The universally recommended initial treatment for pulled muscles is R.I.C.E., which stands for rest, ice, compression and elevation. No surprise there, as it seems to be the framework for many other soft-tissue injuries as well. Interestingly, though, the authors of this paper in the Journal of the American Academy of Orthopaedic Surgeons and this one in the Journal of Athletic Training mention that the efficacy of I.C.E. in R.I.C.E. for muscle strains in particular haven't been fully studied. Still, "their employment is generally recommended."
That's to say that icing, compression and elevation probably don't treat the actual strain, but icing and compression can help numb the pain at least.
If you grit your teeth and exercise through the pain too soon, you might end up making the injury worse, which could eventually lead to re-injury or chronic injury, says Solace. If it's a minor strain, do what you can as far as gently moving your muscle through its range of motion after a couple of days of rest. Stop if or when it's painful. Solace adds that this way, you encourage blood flow to aid in the healing process.
Many minor strains and injuries can resolve with time and proper rest, but if the pain gets worse or you don't see any improvements after a reasonable number of days, then it's time to get medical help. The ideal doctor to help is someone trained in musculoskeletal medicine, but not all family doctors (yes, including yours) are well-suited to properly diagnose muscular injuries.

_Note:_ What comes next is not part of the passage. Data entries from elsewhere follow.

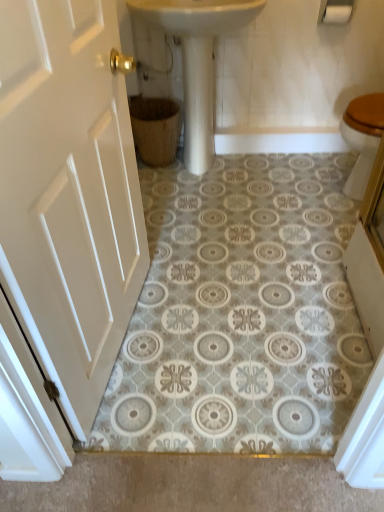 Question: Should I look upward or downward to see white glossy sink at center?

Choices:
 (A) up
 (B) down

Answer: (A)

Question: From the image's perspective, would you say woven brown basket at lower center is positioned over white glossy sink at center?

Choices:
 (A) yes
 (B) no

Answer: (B)

Question: Does woven brown basket at lower center have a lesser height compared to white glossy sink at center?

Choices:
 (A) no
 (B) yes

Answer: (B)

Question: Is woven brown basket at lower center positioned before white glossy sink at center?

Choices:
 (A) no
 (B) yes

Answer: (A)

Question: Considering the relative sizes of woven brown basket at lower center and white glossy sink at center in the image provided, is woven brown basket at lower center smaller than white glossy sink at center?

Choices:
 (A) no
 (B) yes

Answer: (B)

Question: Does woven brown basket at lower center have a lesser width compared to white glossy sink at center?

Choices:
 (A) no
 (B) yes

Answer: (B)

Question: Is woven brown basket at lower center at the right side of white glossy sink at center?

Choices:
 (A) no
 (B) yes

Answer: (A)

Question: Could you tell me if white painted wood door at left is facing white matte toilet paper at upper right?

Choices:
 (A) yes
 (B) no

Answer: (B)

Question: Does white painted wood door at left have a smaller size compared to white matte toilet paper at upper right?

Choices:
 (A) no
 (B) yes

Answer: (A)

Question: Is white painted wood door at left not near white matte toilet paper at upper right?

Choices:
 (A) no
 (B) yes

Answer: (B)

Question: Does white painted wood door at left appear on the right side of white matte toilet paper at upper right?

Choices:
 (A) no
 (B) yes

Answer: (A)

Question: Does white painted wood door at left lie in front of white matte toilet paper at upper right?

Choices:
 (A) no
 (B) yes

Answer: (B)

Question: Can you confirm if white painted wood door at left is taller than white matte toilet paper at upper right?

Choices:
 (A) yes
 (B) no

Answer: (A)

Question: Does woven brown basket at lower center turn towards white painted wood door at left?

Choices:
 (A) yes
 (B) no

Answer: (A) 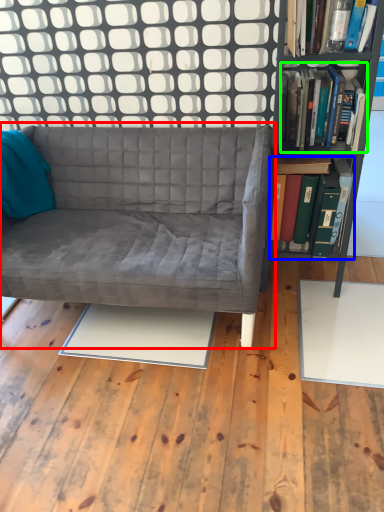 Question: Which object is positioned farthest from studio couch (highlighted by a red box)? Select from book (highlighted by a blue box) and book (highlighted by a green box).

Choices:
 (A) book
 (B) book

Answer: (A) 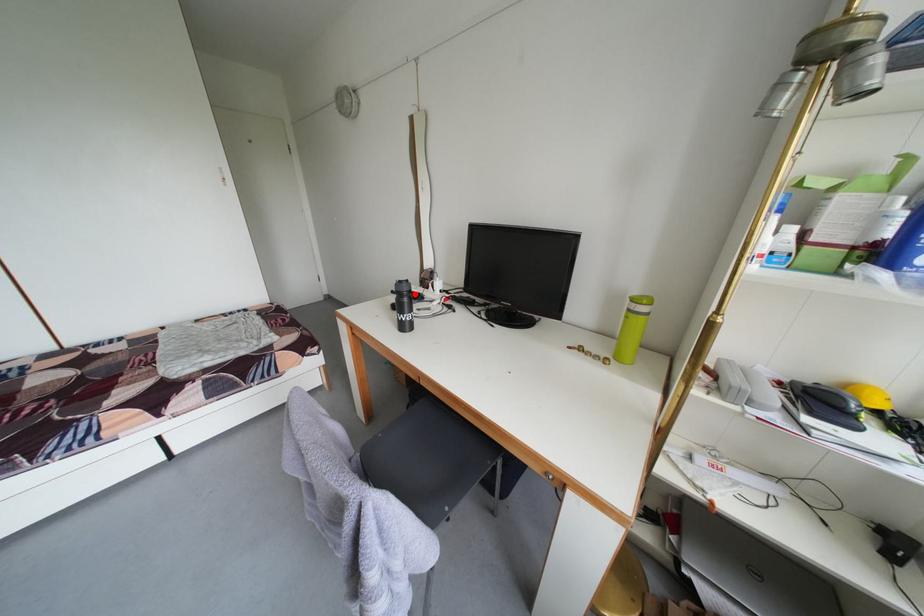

Check with your insurance provider or your physician to refer you to a specialist in muscular or sports-related injuries. If you're still unsure if you pulled a muscle, you can look for a doctor or physical therapist who specialises in that particular region of the body where you're experiencing pain. For example, if you hurt your low back, check with a spine specialist.
How to Prevent Future Muscle Strains
You've probably heard the advice to stretch and generally keep yourself "flexible", and you won't strain your muscles. However, a review of the research into the topic shows that regular stretching doesn't help keep you from pulling a muscle (or preventing injuries in general). So, what does work? A good warm-up, but keep in mind an effective warm-up doesn't necessarily include static stretching.
Instead, focus on moving your muscles and joints through a <full range of motion with "dynamic stretching", and prepare for your workout by doing less intense versions of your actual exercise. For example, if you're warming up for squats, try bodyweight squats and work your way up to your real "working set". If you're working out in cold weather, put in a little extra time to warm up. Here are a few other things to keep in mind:
- Know when you're ready to go again: Going back to your regular workouts should be based on the return of your strength and range of motion, rather than by a set recovery period. Of course, this will vary depending on the severity of the strain, but the key is to keep things pain-free. When you do get back to it, slowly ramp up the intensity week-by-week according to how your injury feels.
- Minimise intense activity when you're really tired: You are much more prone to any sort of injury when you're tired or fatigued, so don't try to push through workouts, especially if your form, alertness, and technique start to fall off.
- Start slow: If you're starting a new program, exercise, or sport, it's important to ease yourself into it so you can learn to recognise when you should push or back off.
The good news is that our bodies are amazingly resilient, and we can make them stronger. Of course, it will take effort. In the case of rehabilitation from a serious injury, professional supervision by a physical therapist, trainer or doctor is necessary to make sure you're doing your exercises and stretches correctly to strengthen and keep an injured muscle healthy.